The SECURE Act and Your Defined Contribution Plan: What is Changing?

The Setting Every Community Up for Retirement Enhancement Act of 2019 (SECURE Act) was signed into law in late December 2019 as part of the Further Consolidated Appropriation Act, 2020.

The bipartisan bill contains numerous provisions aimed to expand access to workplace retirement plans and help Americans secure a financially sound future. Many of the provisions directly affect all of the approximately 100 million participants and related plan sponsors involved in defined contributions plans. It is crucial for current plan sponsors to understand, plan and respond to the SECURE Act provisions affecting single and multiemployer defined contribution plans.

Following are eight key provisions in the SECURE Act:

Additional Eligibility Considerations for Part-Time Employees

Currently, plans may exclude part-time employees (less than 1,000 hours worked). The SECURE Act introduced a new provision in which part-time employees are eligible if they meet the 1,000 hour existing requirement or have three consecutive years of service with 500 cumulative hours of service. Employees who are allowed to participate because of the consecutive year rule may be excluded from employer contributions and various tests required by the IRS and ERISA. This provision applies to plan years beginning after December 31, 2020. Service hours prior to 2021 will not be counted.
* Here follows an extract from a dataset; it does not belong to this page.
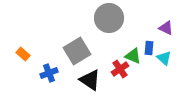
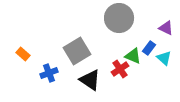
gray circle: moved 10 px right
blue rectangle: rotated 32 degrees clockwise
Expanded Qualified Withdrawal Options

Within one year of childbirth or adoption, employees may withdraw up to $5,000 from their retirement account penalty-free. The participant can avoid tax on the distribution if repaid at a future date. Repayments are treated as a rollover for contribution purposes. The employee may also take a qualified hardship distribution if residing in a presidentially declared disaster area. Additional terms apply to the disaster hardship distribution. This provision applies to plan years beginning after December 31, 2019.

Age Increase for Required Minimum Distribution (RMD)
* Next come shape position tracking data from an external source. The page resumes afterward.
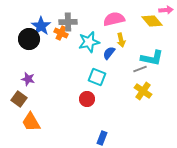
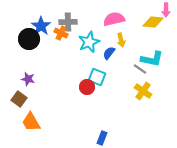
pink arrow: rotated 96 degrees clockwise
yellow diamond: moved 1 px right, 1 px down; rotated 45 degrees counterclockwise
cyan star: rotated 10 degrees counterclockwise
cyan L-shape: moved 1 px down
gray line: rotated 56 degrees clockwise
red circle: moved 12 px up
The adjustment of the RMD age has increased from 70 ½ to 72. The adjustment is only applicable for participants attaining age 70 ½ after December 31, 2019.

To read more on this provision affecting retirement planning, click here.

Changes to Lifetime Income Investment Option Environment

The new provision creates an employer safe harbor that diverts liability from employers who offer guaranteed income investments. If this investment option is offered in the plan, participant benefit statements must include a disclosure regarding annuity details annually. Although uncommon, lifetime income options provide participants with a constant distribution stream for the remainder of their life. The effective date has not yet been determined and will be set after additional guidance and disclosure from the Department of Labor (DOL).

Increases of IRS Imposed Penalties

Penalties for late or materially incomplete filings can build and become burdensome. In addition to the separate civil DOL daily penalty of approximately $2,000 for late filing of Form 5500, the IRS has increased its failure-to-file penalties on Form 5500 from $25 a day to $250 a day, with a maximum amount of $150,000. This provision applies to plan years beginning after December 31, 2019.

For any questions regarding how these provisions may impact you, please
contact a member of Withum’s Employee Benefits Plan Services Group.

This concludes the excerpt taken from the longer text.